Acórdão nº 229/06.8IDPRT.P1 de Court of Appeal of Porto (Portugal), 13 de Janeiro de 2010

Magistrado ResponsávelVASCO FREITAS
Data da Resolução13 de Janeiro de 2010
EmissorCourt of Appeal of Porto (Portugal)

S Privacidade: 1 Meio Processual: REC PENAL.

Decisão: NEGADO PROVIMENTO.

Indicações Eventuais: 1ª SECÇÃO - LIVRO 611 - FLS 11.

Área Temática: .

Sumário: I - O crime de fraude fiscal, previsto no art. 103º, n.º 1 al. b) do RGIT, pode ter lugar por “ocultação de factos ou valores não declarados e que devam ser revelados à administração tributária”.

II - O crime em causa é essencialmente doloso, podendo consumar-se sob todas as formas de dolo: directo, necessário ou eventual.

III - Sendo plausível, face à prova produzida no inquérito e na instrução, a versão do arguido de que não entregou qualquer declaração de rendimentos em Portugal, por estar convencido de que era considerado residente no Brasil, para efeitos fiscais, tanto mais que entregou à Administração brasileira uma declaração com todos os rendimentos, incluindo os auferidos em Portugal, não existem indícios bastantes para que se possa imputar ao arguido o elemento subjectivo do tipo (dolo).

Reclamações: Decisão Texto Integral: Recurso Penal nº 229/06.8IDPRT.P1 Acordam, em conferência, na 1ª Secção Criminal do Tribunal da Relação do Porto: I RELATÓRIO No termo do inquérito que, com o nº 229/06.8IDPRT correu termos nos serviços do DIAP junto do Tribunal de Instrução Criminal do Porto, o MºPº, deduziu acusação contra o arguido B………, identificado nos autos, imputando-lhe a prática de um crime de fraude fiscal p. e p. pelo artº 103° nº 1 al b) do RGIT, aprovado pelo artº 1 ° nº 1 da Lei nº 15/200 1, de 5/6; com referência aos art°s 57°, 60° e 65° nº3 do Cód. do IRS (Dec-Lei nº 442-A/88 de 30-11, revisto pelo Dec-Lei nº 198/2001, de 3-7, alterado pelo Dec-Lei nº22112001, de 7-8), artºs 3º-A nº 1 al. b) e nº 4 al. b) e 119º nº 1 do Cod. IRS na versão da Lei nº 32-B/2002 de 30/12 e artº 109º nº 1 do Cod. Do IRC (aprovado pelo Dec-Lei nº 442/88 de 30/11 e revisto pelo Dec-Lei nº 198/2003 de 03/07) Não se conformando com tal acusação veio o arguido, pugnando pela sua não pronuncia, requerer a abertura de instrução; realizada esta, foi proferido despacho não pronunciando o arguido pelo crime que lhe havia imputado.

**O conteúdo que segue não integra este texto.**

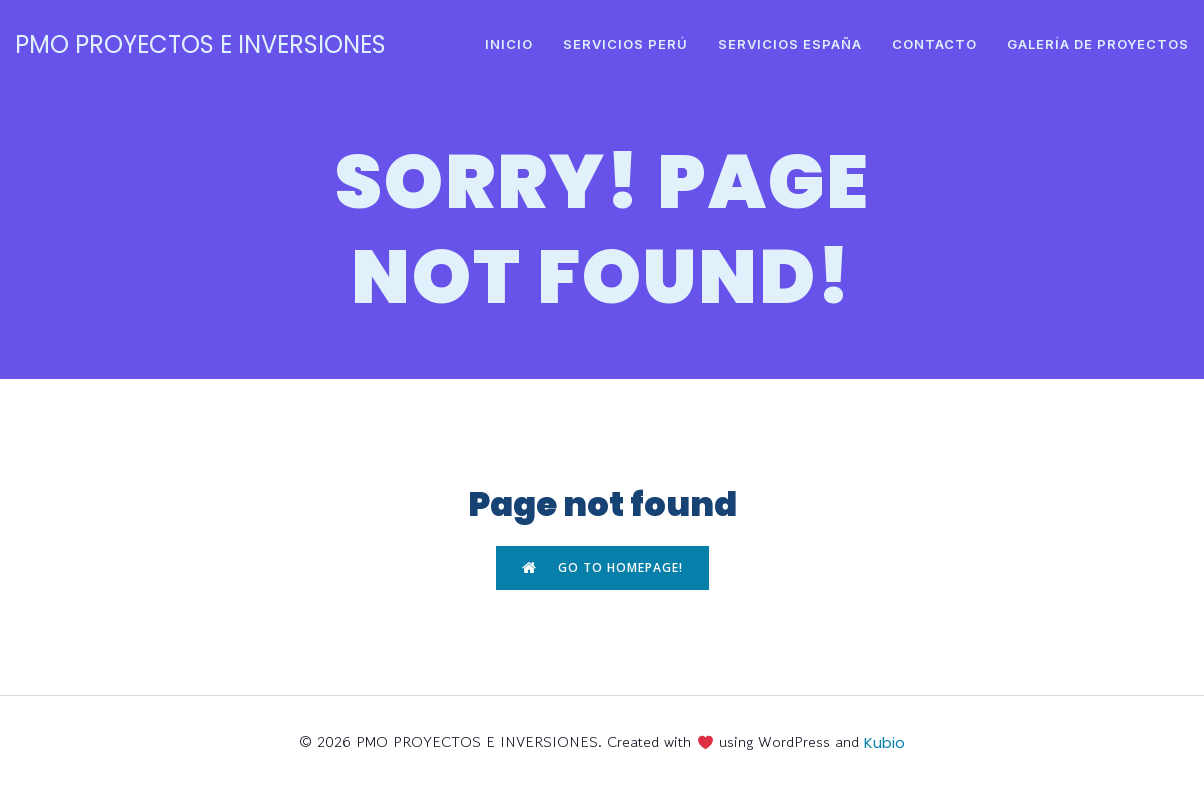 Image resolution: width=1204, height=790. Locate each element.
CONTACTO (934, 44)
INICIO (509, 44)
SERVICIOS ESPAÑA (790, 44)
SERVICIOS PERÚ (625, 44)
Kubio (884, 742)
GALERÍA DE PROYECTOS (1098, 44) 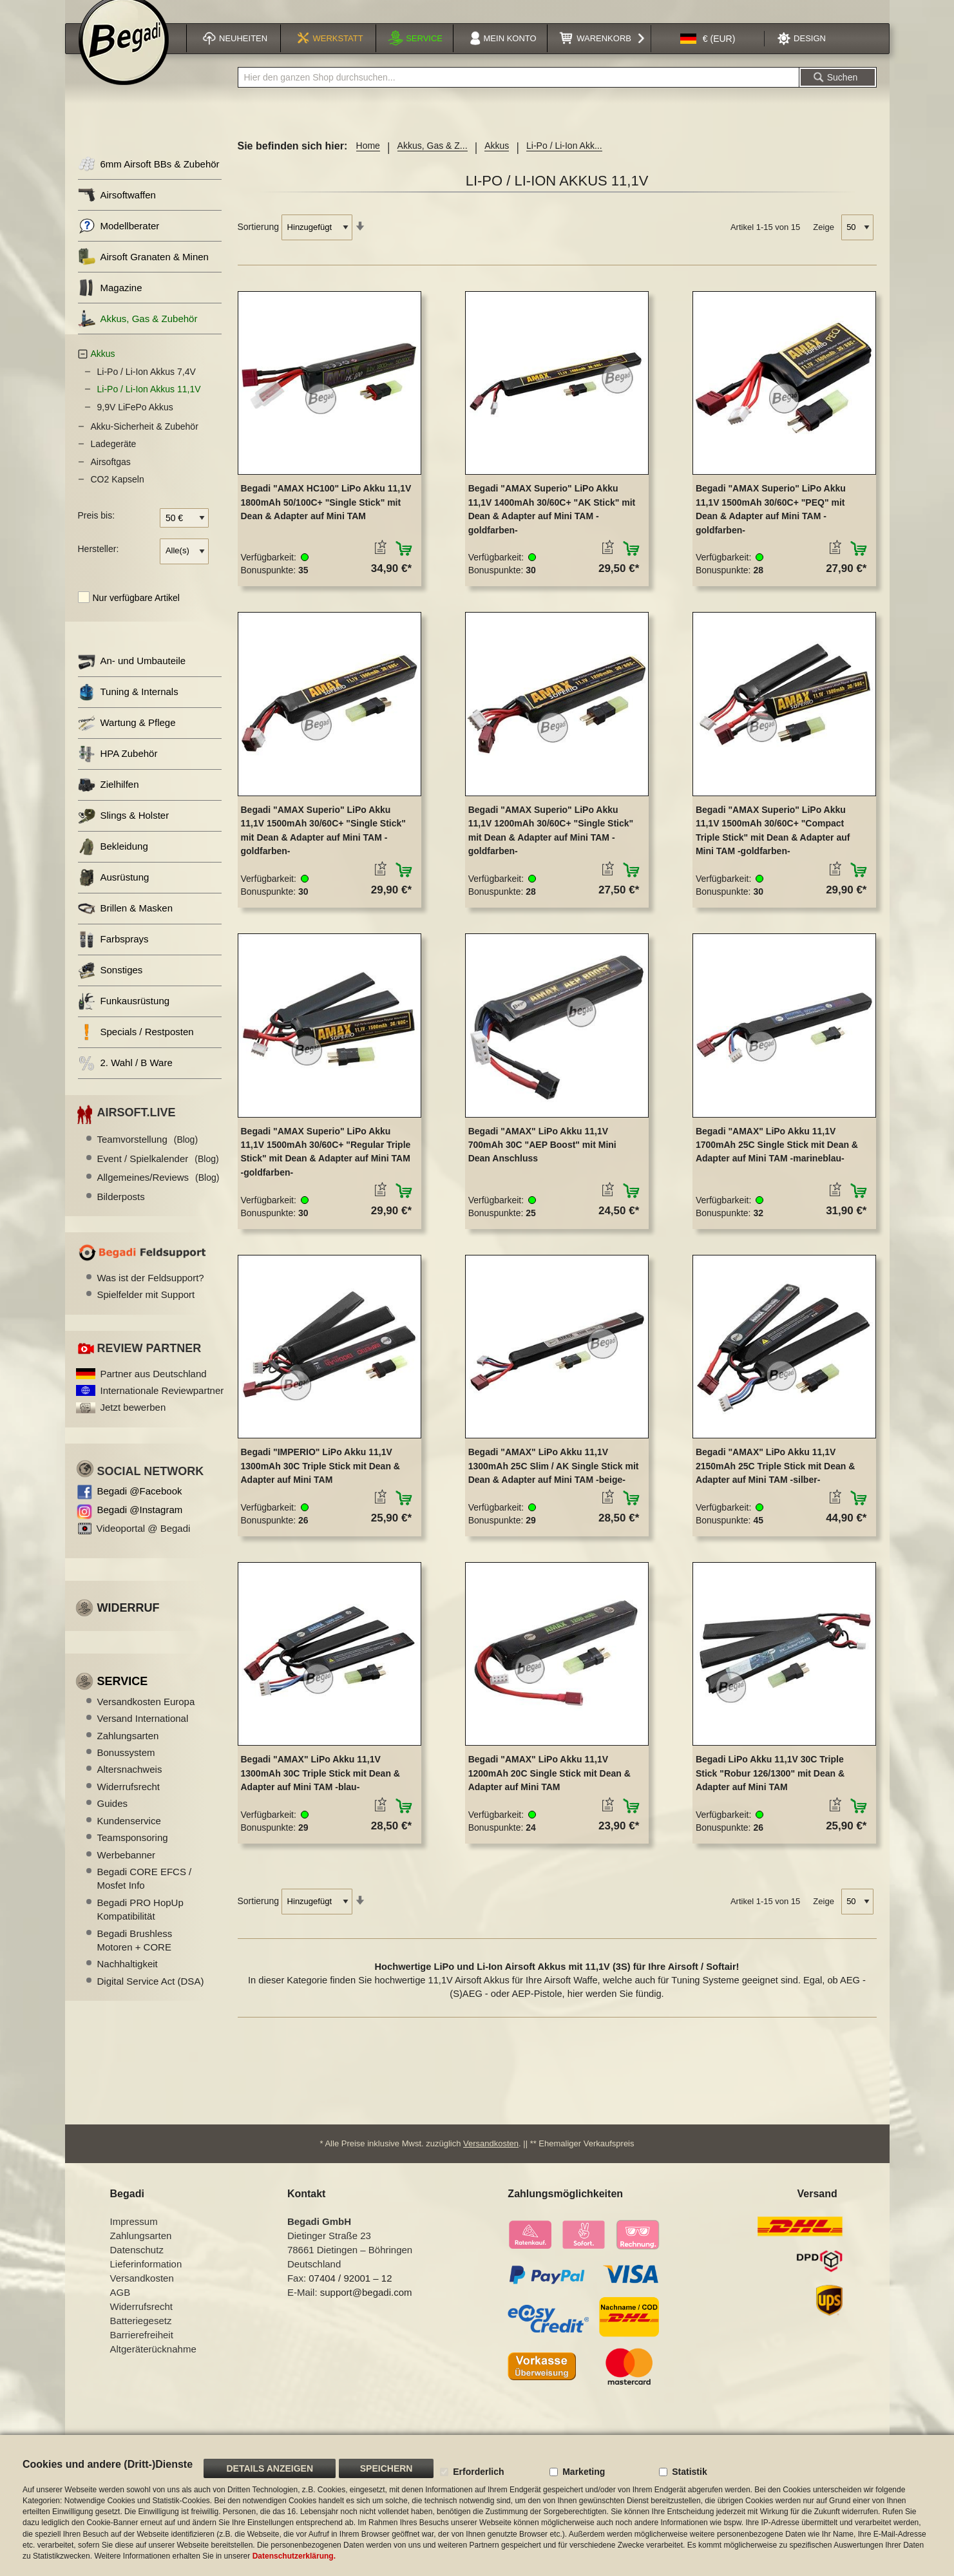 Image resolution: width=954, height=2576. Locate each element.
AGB (120, 2308)
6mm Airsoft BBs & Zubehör (149, 178)
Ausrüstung (113, 891)
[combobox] (518, 91)
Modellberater (119, 240)
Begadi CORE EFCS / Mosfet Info (144, 1892)
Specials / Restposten (136, 1045)
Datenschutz (137, 2265)
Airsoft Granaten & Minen (143, 271)
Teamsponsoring (132, 1851)
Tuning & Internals (128, 705)
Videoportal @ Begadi (144, 1542)
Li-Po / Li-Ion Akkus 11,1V (149, 403)
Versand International (143, 1732)
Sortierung (259, 241)
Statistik (689, 2471)
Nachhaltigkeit (127, 1977)
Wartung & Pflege (127, 736)
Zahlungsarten (128, 1749)
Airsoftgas (111, 475)
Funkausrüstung (124, 1015)
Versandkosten (491, 2159)
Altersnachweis (129, 1783)
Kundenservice (129, 1834)
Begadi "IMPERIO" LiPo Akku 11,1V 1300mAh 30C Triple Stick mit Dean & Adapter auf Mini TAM (320, 1479)
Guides (112, 1817)
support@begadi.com (366, 2308)
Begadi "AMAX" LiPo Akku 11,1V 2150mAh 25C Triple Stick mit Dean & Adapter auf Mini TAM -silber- (775, 1479)
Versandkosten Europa (146, 1715)
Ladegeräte (114, 458)
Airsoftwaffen (117, 209)
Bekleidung (113, 860)
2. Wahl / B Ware (125, 1076)
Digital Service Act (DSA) (150, 1994)
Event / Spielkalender (158, 1172)
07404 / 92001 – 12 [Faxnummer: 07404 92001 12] (350, 2294)
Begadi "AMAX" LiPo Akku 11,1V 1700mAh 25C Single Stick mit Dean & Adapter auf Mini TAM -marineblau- (777, 1159)
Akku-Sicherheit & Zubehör (144, 440)
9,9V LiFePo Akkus (135, 420)
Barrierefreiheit (141, 2350)
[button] (708, 54)
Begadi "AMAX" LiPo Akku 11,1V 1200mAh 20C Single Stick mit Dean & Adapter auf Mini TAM (549, 1787)
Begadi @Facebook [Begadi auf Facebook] (139, 1505)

Inconformado com a decisão instrutória, dela interpôs recurso o MºPº, pretendendo a sua revogação e substituição por outra que pronuncie o arguido pelo referido crime, formulando as seguintes conclusões: “Para a pronúncia basta que tenham sido recolhidos indícios suficientes de se terem verificado os pressupostos de que depende a aplicação de uma pena ou medida de segurança, não sendo necessária a certeza absoluta dos factos que dela constam.

Tendo sido colhida prova de que o arguido residia permanentemente em Portugal no ano de 2004, aqui desenvolvia a sua actividade de jogador de futebol, recebia o seu vencimento e tinha o seu domicílio fiscal, competia-lhe face ao art. 57° do IRS, apresentar a sua declaração de rendimentos em território nacional.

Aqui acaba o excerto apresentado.